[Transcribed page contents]
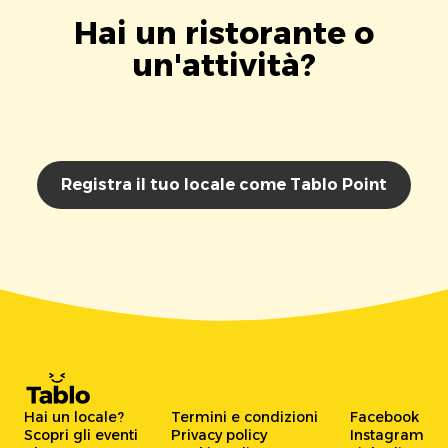
Hai un ristorante o
un'attività?
Registra il tuo locale come Tablo Point
Hai un locale?
Termini e condizioni
Facebook
Scopri gli eventi
Privacy policy
Instagram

--- WHAT IS BEING ASKED ---
Reply with the number of lines in the data above that contain "locale", and with nothing else.

--- ANSWER TO THE EXERCISE ---
2